A first cousin of former President of Iraq Saddam
Hussein, he became notorious in the 1980s and 1990s for his role in the Iraqi
government's campaigns against internal opposition forces, namely the ethnic
Kurdish rebels of the north, and the Shia religious dissidents of the south.
Repressive measures included deportations and mass killings; al-Majid was
dubbed "Chemical Ali" by Iraqi Kurds for his use of chemical
weapons in attacks against them.
Al-Majid was captured following the 2003 invasion
of Iraq and was charged with war crimes, crimes against humanity and genocide.
He was convicted in June 2007 and was sentenced to death for crimes of genocide against the Kurds committed in the al-Anfal campaign of the 1980s. His
appeal of the death sentence was rejected on 4 September 2007, and he was
sentenced to death for the fourth time on 17 January 2010 and was hanged eight
days later, on 25 January 2010.
Early life
Ali Hassan al-Majid is thought to have been born in
1941 in al-Awja near Tikrit, though he claimed in court that he was born three
years later in 1944. The U.S., the United Nations and the Bank of England have
also listed an alternative birth year of 1943. 1939 and 1940 have also emerged
as possible birth years. Still, official Iraqi court documents and the vast
majority of journalistic obituaries cite 1941 as his approximate year of birth.
He was a member of the Bejat clan of the al-Bu Nasir tribe, to which his elder
cousin Saddam Hussein also belonged; Saddam later relied heavily on the clan to
fill senior posts in his government. Like Saddam, al-Majid was a Sunni Muslim
who came from a poor family and had very little formal education. He worked as
a motorcycle messenger and driver in the Iraqi Army until the Ba'ath Party
seized power in 1968.
His rise thereafter, aided by his cousin Saddam,
was swift. He initially became an aide to Iraqi defence minister Hammadi Shihab
in the early 1970s after joining the Ba'ath party. He then became head of the government's Security Office, serving as an
enforcer for the increasingly powerful Saddam. In 1979 Saddam seized power,
pushing aside President Ahmed Hassan al-Bakr.

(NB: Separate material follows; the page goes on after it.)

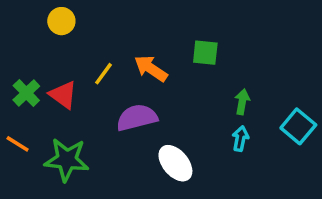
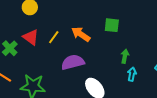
red triangle: (63, 95) -> (31, 37), moved
green arrow: (242, 102) -> (125, 56), moved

At a videotaped assembly of
Ba'ath party officials in July 1979, Saddam read out the names of political
opponents, denouncing them as "traitors", and ordering that they be
removed one by one from the room; many were later executed. Al-Majid could be
seen in the background telling Saddam, "What you have done in the past was
good. What you will do in the future is good. But there's this one small point.
You have been too gentle, too merciful."
Al-Majid became one of Saddam's closest military
advisors and head of the Iraqi Intelligence Service, Iraqi secret police known
as the Mukhabarat. Following an unsuccessful assassination attempt on
Saddam in 1983 in the town of Dujail, north of Baghdad, al-Majid directed the
subsequent collective punishment operations in which scores of local men were
killed, thousands more inhabitants were deported and the entire town was razed
to the ground.
Al-Anfal campaign
Main
article: Al-Anfal Campaign
During the late stages of the Iran–Iraq War al-Majid
was given the post of Secretary General of the Northern Bureau of the Ba'ath
Party, in which capacity he served from March 1987 to April 1989. This
effectively made him Saddam's proconsul in the north of the country, commanding
all state agencies in the rebellious Kurdish-populated region of the country.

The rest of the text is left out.